Often over the past year I’ve felt a sense of astonishment and bewilderment that I’m having to get through alone, that I’m expected to live life with any semblance of bravery without Mark. Attempting this has changed me – every step, every push, every stubborn setting of the chin seems to have made me stronger, more resilient. And I find myself feeling something that is unfamiliar, but welcome, a feeling of respect for the person I am now.
Since my return to London I’ve been increasingly aware of something that was beginning to emerge while I was away – that a new phase is up ahead, one that will require something different of me, something other than getting through. I read early on that the phase we go into immediately after the trauma of loss shouldn’t be mistaken for life – it’s more like being in a waiting room. My sense is that it’s partly a shelter – somewhere to retreat to in order to escape the storm that rages around or above us.
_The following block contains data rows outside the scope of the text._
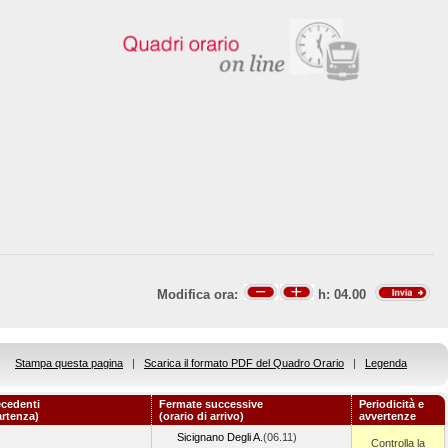
Modifica ora:
h:
04.00
Stampa questa pagina
|
Scarica il formato PDF del Quadro Orario
|
Legenda
ecedenti
Fermate successive
Periodicità e
artenza)
(orario di arrivo)
avvertenze
Sicignano Degli A.
(06.11)
Controlla la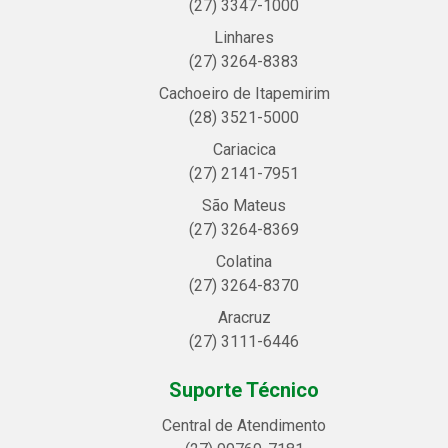
(27) 3347-1000
Linhares
(27) 3264-8383
Cachoeiro de Itapemirim
(28) 3521-5000
Cariacica
(27) 2141-7951
São Mateus
(27) 3264-8369
Colatina
(27) 3264-8370
Aracruz
(27) 3111-6446
Suporte Técnico
Central de Atendimento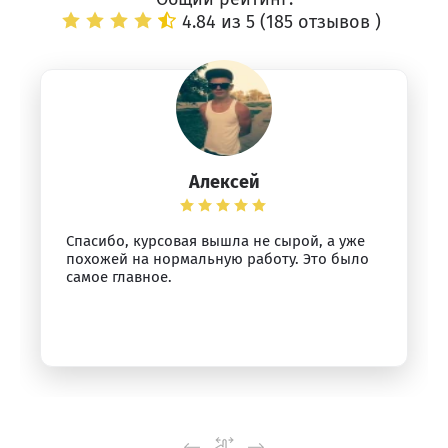
4.84 из 5 (
185 отзывов
)
Алексей
Спасибо, курсовая вышла не сырой, а уже
похожей на нормальную работу. Это было
самое главное.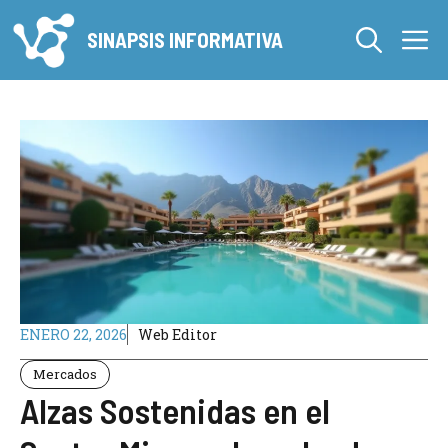
Saltar
M
al
SINAPSIS INFORMATIVA
contenido
ENERO 22, 2026
Web Editor
Mercados
Alzas Sostenidas en el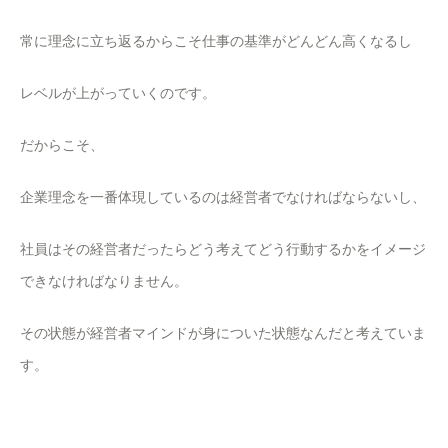
常に理念に立ち返るからこそ仕事の基準がどんどん高くなるし
レベルが上がっていくのです。
だからこそ、
企業理念を一番体現しているのは経営者でなければならないし、
社員はその経営者だったらどう考えてどう行動するかをイメージ
できなければなりません。
その状態が経営者マインドが身についた状態なんだと考えていま
す。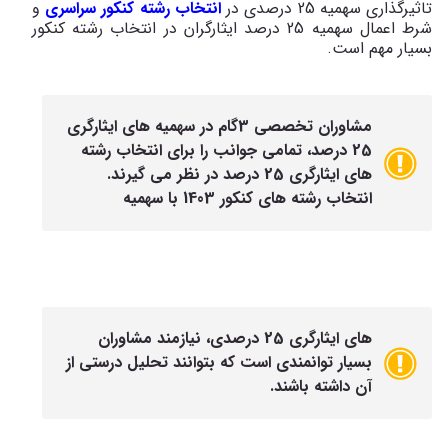
تاثیرگذاری سهمیه 25 درصدی در
انتخاب رشته کنکور سراسری
و
شرط اعمال سهمیه 25 درصد ایثارگران در انتخاب رشته کنکور
بسیار مهم است.
مشاوران تخصصی 3گام در سهمیه های ایثارگری
25 درصد، تمامی جوانب را برای انتخاب رشته
های ایثارگری 25 درصد در نظر می گیرند.
انتخاب رشته های کنکور 1403 با سهمیه
های ایثارگری 25 درصدی، نیازمند مشاوران
بسیار توانمندی است که بتوانند تحلیل درستی از
آن داشته باشند.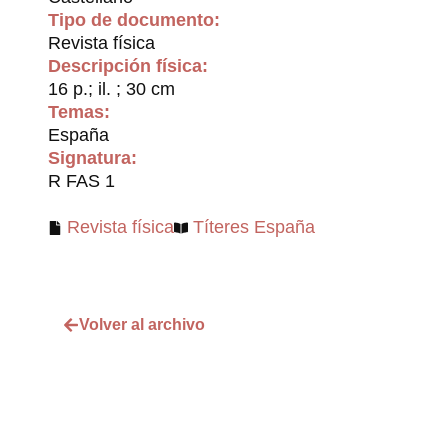
Tipo de documento:
Revista física
Descripción física:
16 p.; il. ; 30 cm
Temas:
España
Signatura:
R FAS 1
Revista física
Títeres España
Volver al archivo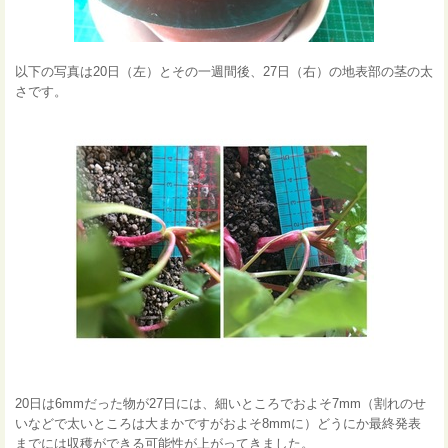
以下の写真は20日（左）とその一週間後、27日（右）の地表部の茎の太
さです。
20日は6mmだった物が27日には、細いところでおよそ7mm（割れのせ
いなどで太いところは大まかですがおよそ8mmに）どうにか最終発表
までには収穫ができる可能性が上がってきました。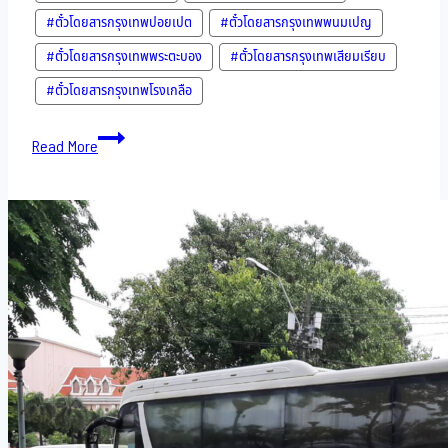
#ตั๋วโดยสารกรุงเทพปอยเปต
#ตั๋วโดยสารกรุงเทพพนมเปญ
#ตั๋วโดยสารกรุงเทพพระตะบอง
#ตั๋วโดยสารกรุงเทพเสียมเรียบ
#ตั๋วโดยสารกรุงเทพโรงเกลือ
Bus
Read More
to
Cambodia-
12-
10-
2022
The realisation is dawning on me that I may have survived the initial onslaught, that I’ve endured the howling winds and ferocious gales of grief. But although I am mourning less intensely, I don’t want to come out of that place of hiding. The build-up to this has been a feeling of frustration, a sense that I need to think about the future and the kind of life I want. Frustration isn’t new to me, but mixed in with it there has been a determination that I won’t do what I’ve been tempted to do in the past, which is to give up, skulk off, believing that there’s no way through. The past couple of days, however, I’ve felt almost rigid with fear and the thought of what’s up ahead fills me with such dread that has almost frozen me to the spot.
All this reinforces the idea that the while suffering and endurance demand a lot of us, the move towards a more creative stance of reimagining the future is also a tough one to navigate. What do we do about the fears, anxieties, the sense of doom about what lies ahead that threaten to immobilise us? How do we engage with the future in a positive, constructive way after spending so much of our time and energy in getting through and surviving?